▶ [WHAT THE TASK ASKS]:
All pictures are to be excluded when the data below is output verbatim.

[Entries taken from a collection]
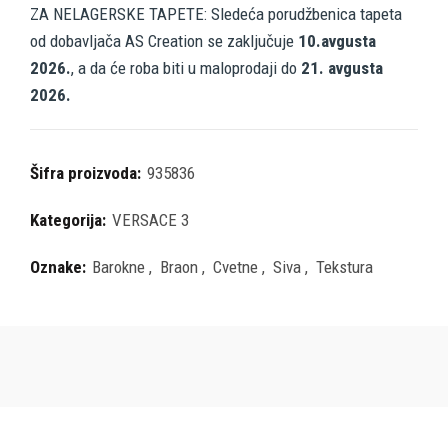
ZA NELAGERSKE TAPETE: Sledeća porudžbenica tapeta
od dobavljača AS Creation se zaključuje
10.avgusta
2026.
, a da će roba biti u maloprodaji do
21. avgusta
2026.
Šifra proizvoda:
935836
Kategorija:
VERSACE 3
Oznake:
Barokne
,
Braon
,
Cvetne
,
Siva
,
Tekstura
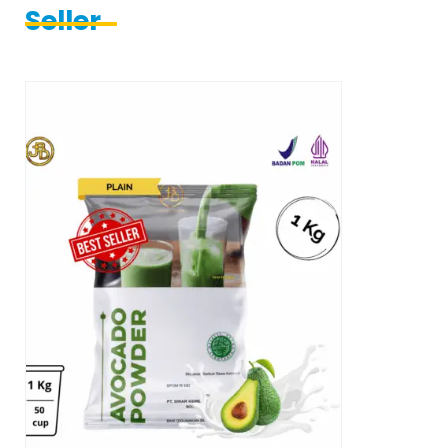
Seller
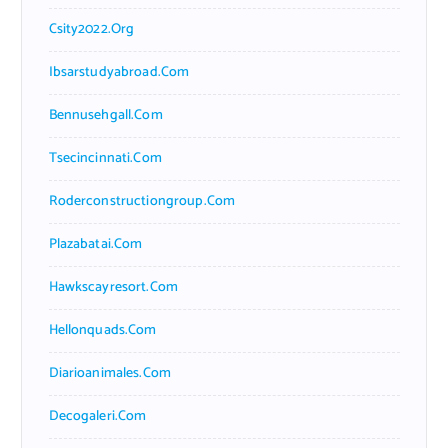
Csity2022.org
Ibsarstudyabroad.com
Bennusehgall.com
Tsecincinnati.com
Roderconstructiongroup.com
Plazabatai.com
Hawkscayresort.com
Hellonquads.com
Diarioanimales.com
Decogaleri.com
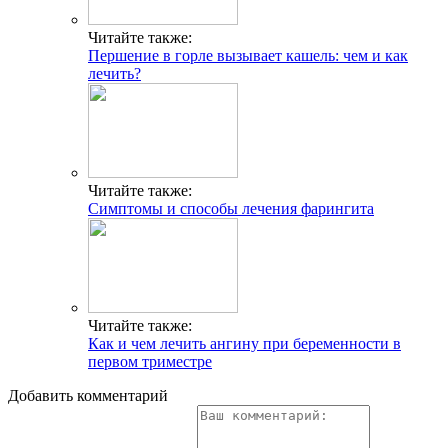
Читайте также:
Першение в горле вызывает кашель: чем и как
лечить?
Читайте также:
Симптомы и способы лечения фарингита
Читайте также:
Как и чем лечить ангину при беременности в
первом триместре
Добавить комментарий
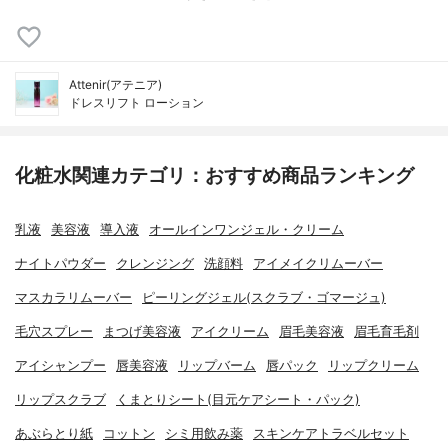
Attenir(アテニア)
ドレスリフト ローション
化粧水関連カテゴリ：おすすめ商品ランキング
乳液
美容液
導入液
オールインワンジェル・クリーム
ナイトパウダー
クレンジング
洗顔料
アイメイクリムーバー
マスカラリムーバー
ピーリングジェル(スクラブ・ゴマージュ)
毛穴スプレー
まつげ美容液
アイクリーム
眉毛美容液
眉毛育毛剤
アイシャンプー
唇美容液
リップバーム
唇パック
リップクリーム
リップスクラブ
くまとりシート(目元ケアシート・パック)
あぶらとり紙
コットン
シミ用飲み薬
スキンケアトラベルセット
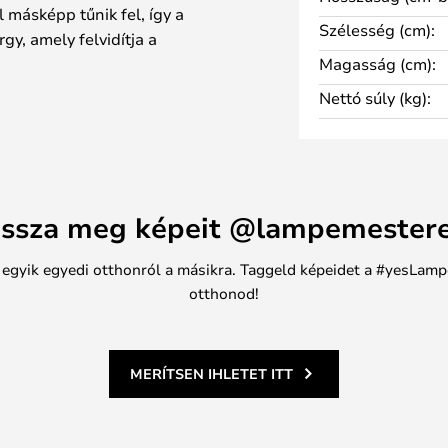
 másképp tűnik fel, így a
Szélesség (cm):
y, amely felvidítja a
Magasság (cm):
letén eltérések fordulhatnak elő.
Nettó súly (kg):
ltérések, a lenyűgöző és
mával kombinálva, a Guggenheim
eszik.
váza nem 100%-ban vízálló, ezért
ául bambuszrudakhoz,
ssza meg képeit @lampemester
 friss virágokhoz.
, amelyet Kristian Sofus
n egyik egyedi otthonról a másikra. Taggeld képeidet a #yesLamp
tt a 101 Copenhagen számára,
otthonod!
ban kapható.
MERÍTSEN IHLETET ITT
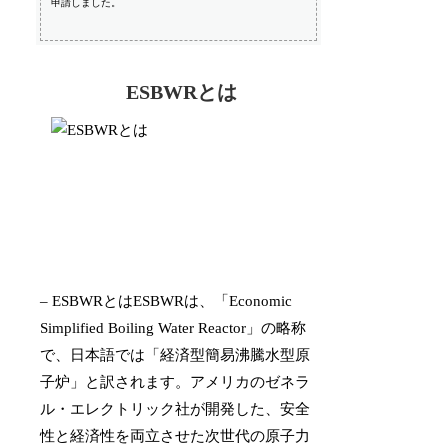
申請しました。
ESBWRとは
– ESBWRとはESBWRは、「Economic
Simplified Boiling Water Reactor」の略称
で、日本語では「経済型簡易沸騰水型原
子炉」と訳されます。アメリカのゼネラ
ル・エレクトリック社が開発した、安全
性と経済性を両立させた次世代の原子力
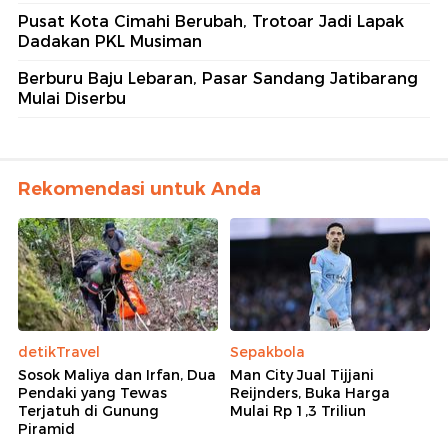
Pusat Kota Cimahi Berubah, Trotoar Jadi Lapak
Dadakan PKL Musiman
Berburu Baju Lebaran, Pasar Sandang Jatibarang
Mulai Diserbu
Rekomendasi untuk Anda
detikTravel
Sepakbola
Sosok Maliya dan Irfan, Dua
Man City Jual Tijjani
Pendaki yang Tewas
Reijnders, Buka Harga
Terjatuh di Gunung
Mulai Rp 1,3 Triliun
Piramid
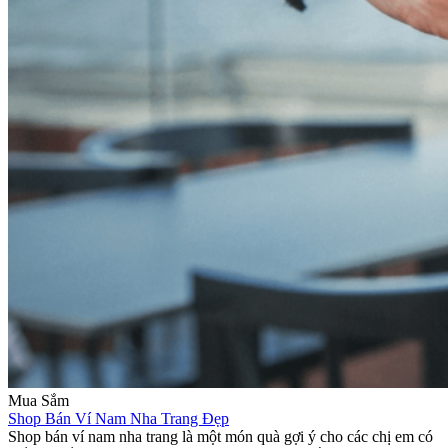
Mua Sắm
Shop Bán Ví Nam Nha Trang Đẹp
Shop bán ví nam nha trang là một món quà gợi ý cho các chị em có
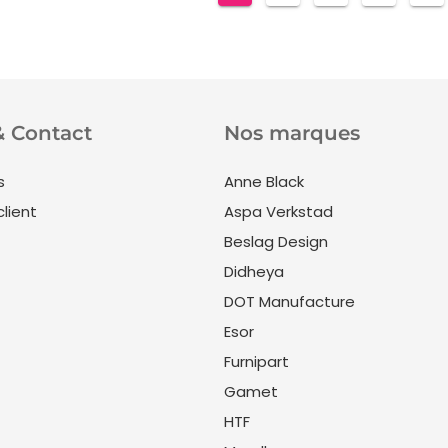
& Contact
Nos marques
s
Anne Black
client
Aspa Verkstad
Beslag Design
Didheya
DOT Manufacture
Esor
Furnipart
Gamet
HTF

▶ [EXERCISE OUTPUT]:
ZA NELAGERSKE TAPETE: Sledeća porudžbenica tapeta
od dobavljača AS Creation se zaključuje
10.avgusta
2026.
, a da će roba biti u maloprodaji do
21. avgusta
2026.
Šifra proizvoda:
935836
Kategorija:
VERSACE 3
Oznake:
Barokne
,
Braon
,
Cvetne
,
Siva
,
Tekstura
Seller
Csity2022.org
Ibsarstudyabroad.com
Bennusehgall.com
Tsecincinnati.com
Roderconstructiongroup.com
Plazabatai.com
Hawkscayresort.com
Hellonquads.com
Diarioanimales.com
Decogaleri.com
Читайте также:
Першение в горле вызывает кашель: чем и как
лечить?
Читайте также:
Симптомы и способы лечения фарингита
Читайте также:
Как и чем лечить ангину при беременности в
первом триместре
Добавить комментарий
Attenir(アテニア)
ドレスリフト ローション
化粧水関連カテゴリ：おすすめ商品ランキング
乳液
美容液
導入液
オールインワンジェル・クリーム
ナイトパウダー
クレンジング
洗顔料
アイメイクリムーバー
マスカラリムーバー
ピーリングジェル(スクラブ・ゴマージュ)
毛穴スプレー
まつげ美容液
アイクリーム
眉毛美容液
眉毛育毛剤
アイシャンプー
唇美容液
リップバーム
唇パック
リップクリーム
リップスクラブ
くまとりシート(目元ケアシート・パック)
あぶらとり紙
コットン
シミ用飲み薬
スキンケアトラベルセット
 másképp tűnik fel, így a
Szélesség (cm):
y, amely felvidítja a
Magasság (cm):
letén eltérések fordulhatnak elő.
Nettó súly (kg):
ltérések, a lenyűgöző és
mával kombinálva, a Guggenheim
eszik.
váza nem 100%-ban vízálló, ezért
ául bambuszrudakhoz,
ssza meg képeit @lampemester
 friss virágokhoz.
, amelyet Kristian Sofus
n egyik egyedi otthonról a másikra. Taggeld képeidet a #yesLamp
tt a 101 Copenhagen számára,
otthonod!
ban kapható.
MERÍTSEN IHLETET ITT
申請しました。
ESBWRとは
– ESBWRとはESBWRは、「Economic
Simplified Boiling Water Reactor」の略称
で、日本語では「経済型簡易沸騰水型原
子炉」と訳されます。アメリカのゼネラ
ル・エレクトリック社が開発した、安全
性と経済性を両立させた次世代の原子力
Pusat Kota Cimahi Berubah, Trotoar Jadi Lapak
Dadakan PKL Musiman
Berburu Baju Lebaran, Pasar Sandang Jatibarang
Mulai Diserbu
Rekomendasi untuk Anda
detikTravel
Sepakbola
Sosok Maliya dan Irfan, Dua
Man City Jual Tijjani
Pendaki yang Tewas
Reijnders, Buka Harga
Terjatuh di Gunung
Mulai Rp 1,3 Triliun
Piramid
Mua Sắm
Shop Bán Ví Nam Nha Trang Đẹp
Shop bán ví nam nha trang là một món quà gợi ý cho các chị em có
& Contact
Nos marques
s
Anne Black
client
Aspa Verkstad
Beslag Design
Didheya
DOT Manufacture
Esor
Furnipart
Gamet
HTF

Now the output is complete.